Ford made the estimate on the cost of Project Brazen 2 — an investigation launched when news of his crack video first broke — in an interview with Lorne Honickman on AM640 on Thursday as he talked about the previous night’s televised mayoral candidates debate.
“I thought I did very well,” Ford told Honickman when asked about his debate performance.
“Obviously, we go through the film, it is just like a football game — you play a good game but you can always play better.”
Asked if he was surprised none of the other candidates mentioned his crack cocaine use and that it didn’t come up until a reporter asked about it, Ford shrugged.
“They can mention that until the cows come home,” he said. “That’s water under the bridge. People are sick and tired of listening to this over and over and over again.
“What they really want to know is how much did the police spend on investigating this? This must be, they keep going on, going down to San Diego, going here and there, they must be close to $2 million.”
Police have never revealed the cost of the investigation and refused again on Thursday.
“We don’t comment on ongoing criminal investigations,” Toronto Police spokesman Mark Pugash said.

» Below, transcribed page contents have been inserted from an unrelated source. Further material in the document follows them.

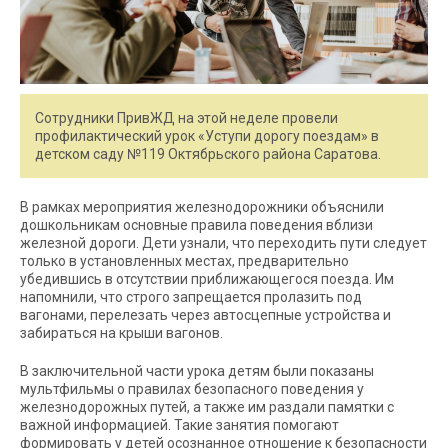
Сотрудники ПривЖД на этой неделе провели
профилактический урок «Уступи дорогу поездам» в
детском саду №119 Октябрьского района Саратова.
В рамках мероприятия железнодорожники объяснили
дошкольникам основные правила поведения вблизи
железной дороги. Дети узнали, что переходить пути следует
только в установленных местах, предварительно
убедившись в отсутствии приближающегося поезда. Им
напомнили, что строго запрещается пролазить под
вагонами, перелезать через автосцепные устройства и
забираться на крыши вагонов.
В заключительной части урока детям были показаны
мультфильмы о правилах безопасного поведения у
железнодорожных путей, а также им раздали памятки с
важной информацией. Такие занятия помогают
формировать у детей осознанное отношение к безопасности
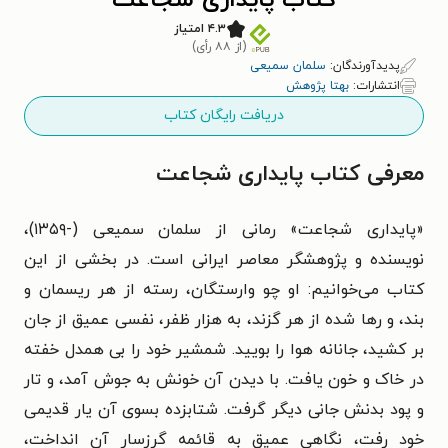
کتاب پایداری شجاعت
۴.۳ امتیاز
(از ۸۸ رأی)
پدیدآورندگان:
سلمان سمیعی
انتشارات:
بهتا پژوهش
دریافت رایگان کتاب
معرفی کتاب پایداری شجاعت
«پایداری شجاعت» رمانی از سلمان سمیعی (-۱۳۵۹)،
نویسنده و پژوهشگر معاصر ایرانی است. در بخشی از این
کتاب می‌خوانیم: او چو وارستگان، رسته از هر ریسمان و
بند، و رها شده از هر گزند، به هزار ظفر، نفسی عمیق از جان
بر کشید، جانانه هوا را بویید. شمشیر خود را بی همدل خفته
در خاک و خون یافت. با دیدن آن خونش به جوش آمد، و تار
و پود بدنش جانی دیگر گرفت. شتابزده بسوی آن یار قدیمی
خود رفت، نگاهی عمیق به قائمه گرزسار آن انداخت،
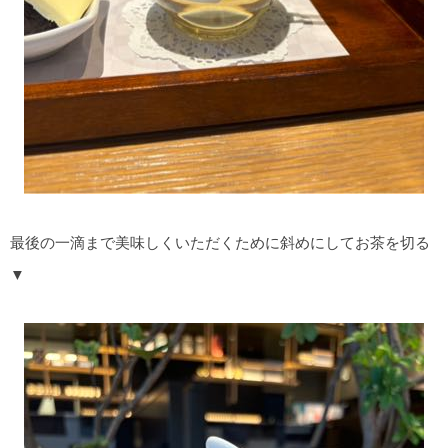
最後の一滴まで美味しくいただくために斜めにしてお茶を切る
▼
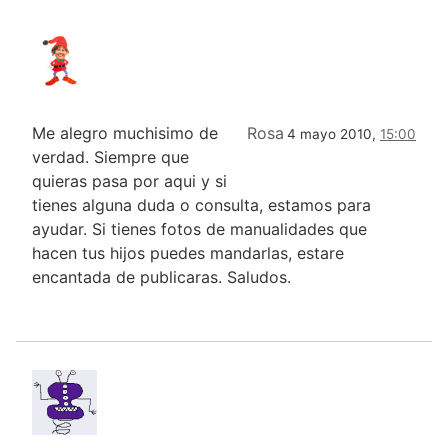
Me alegro muchisimo de
Rosa
4 mayo 2010,
15:00
verdad. Siempre que
quieras pasa por aqui y si
tienes alguna duda o consulta, estamos para
ayudar. Si tienes fotos de manualidades que
hacen tus hijos puedes mandarlas, estare
encantada de publicaras. Saludos.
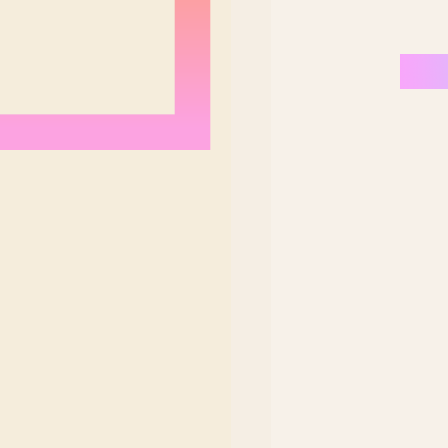
Nordeste Brasil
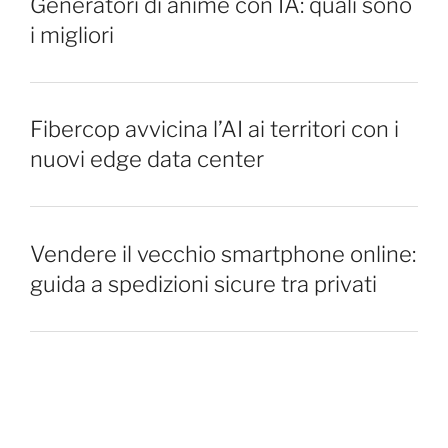
Generatori di anime con IA: quali sono
i migliori
Fibercop avvicina l’AI ai territori con i
nuovi edge data center
Vendere il vecchio smartphone online:
guida a spedizioni sicure tra privati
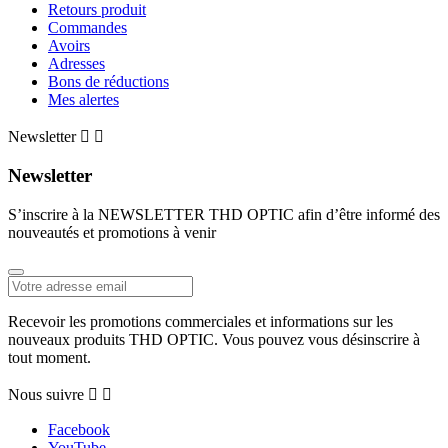
Retours produit
Commandes
Avoirs
Adresses
Bons de réductions
Mes alertes
Newsletter


Newsletter
S’inscrire à la NEWSLETTER THD OPTIC afin d’être informé des
nouveautés et promotions à venir
Recevoir les promotions commerciales et informations sur les
nouveaux produits THD OPTIC. Vous pouvez vous désinscrire à
tout moment.
Nous suivre


Facebook
YouTube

An investigator did travel last month to California — to Cupertino not San Diego — to gain access to Alexander “Sandro” Lisi’s iPhone data. Lisi, Ford’s friend and occasional driver, is charged with extortion in connection with the crack video.
According to an information to obtain a search warrant released by the courts this week, the iPhone contains nine to 10 gigabytes of data and police are looking for evidence of extortion.
“I believe that the data on it will further the investigation and potentially include or exclude other parties as participants or persons of interest in the extortion of (Liban Siyad) for the video featuring (Ford) smoking what appears to be a narcotic,” police state.
On the radio Thursday, the mayor argued he’s focused on the issues and believes people “tune it out” when his crack scandal comes up.
“I’m not perfect, I’ve made mistakes, I’ve owned up to it,” he said.
“Let’s move on … we’re moving on, the past is the past and you’re going to see in the next six months my performance.”